Argyle is a ghost town located in Rich County, Utah, United States. Lying some 3 mi southwest of Randolph on Big Creek, it was inhabited from approximately 1875–1915.

==History==
Circa 1875, John Kennedy, Sr. (the great-grandfather of David M. Kennedy) settled the area with his three sons (one of whom, John Kennedy, Jr. later served in the Utah State legislature), who built homes and ranches along the various branches of Big Creek. Within a few years several other Mormon families moved in and established a local church group. The town became known as Kennedyville. In 1885 the community organized a school system, and the mostly Scottish American residents voted to rename the town Argyle in honor of Argyll, Scotland. School was originally held in Kennedy's home until a one-room brick schoolhouse was built in 1895. The cold climate made farming difficult, and the population grew slowly. There were 111 inhabitants in 1900, and just over 125 in 1910 when a second room was built onto the schoolhouse.
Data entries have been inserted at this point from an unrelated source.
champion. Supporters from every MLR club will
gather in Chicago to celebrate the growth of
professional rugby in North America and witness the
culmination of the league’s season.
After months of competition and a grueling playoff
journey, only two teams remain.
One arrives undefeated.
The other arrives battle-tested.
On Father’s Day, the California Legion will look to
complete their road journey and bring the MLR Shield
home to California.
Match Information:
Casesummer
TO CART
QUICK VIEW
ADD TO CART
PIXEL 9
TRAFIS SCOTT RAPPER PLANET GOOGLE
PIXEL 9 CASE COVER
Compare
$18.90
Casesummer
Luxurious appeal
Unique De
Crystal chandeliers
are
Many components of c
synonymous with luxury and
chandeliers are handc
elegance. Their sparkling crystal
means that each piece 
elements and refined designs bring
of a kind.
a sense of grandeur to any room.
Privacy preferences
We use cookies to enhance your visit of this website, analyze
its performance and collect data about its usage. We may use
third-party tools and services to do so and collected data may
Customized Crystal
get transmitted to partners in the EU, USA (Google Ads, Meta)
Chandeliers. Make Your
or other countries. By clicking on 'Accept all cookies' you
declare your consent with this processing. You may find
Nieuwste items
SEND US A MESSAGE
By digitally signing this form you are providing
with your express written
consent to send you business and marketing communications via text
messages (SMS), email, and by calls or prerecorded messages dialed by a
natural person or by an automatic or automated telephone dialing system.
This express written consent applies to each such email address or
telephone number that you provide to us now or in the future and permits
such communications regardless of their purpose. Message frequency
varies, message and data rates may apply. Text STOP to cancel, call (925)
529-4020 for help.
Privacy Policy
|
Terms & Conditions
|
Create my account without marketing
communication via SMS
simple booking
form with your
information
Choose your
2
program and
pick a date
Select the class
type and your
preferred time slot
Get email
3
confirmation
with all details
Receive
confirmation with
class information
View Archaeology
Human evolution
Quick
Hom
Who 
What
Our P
Argyle declined as transportation improved and farmers no longer had to live as close to their fields. The school was considered inferior to the education available in nearby Randolph, and Argyle had no stores or other services of its own. In 1913 the local church organization was discontinued, and in 1915 the school itself closed and merged with the one in Randolph. Most of the residents moved to Randolph and kept their farms in the Argyle area.

Although the town is deserted, numerous buildings and walls still stand at Argyle. It is surrounded by hay fields and closed to the public, but the ruins can easily be seen from the road.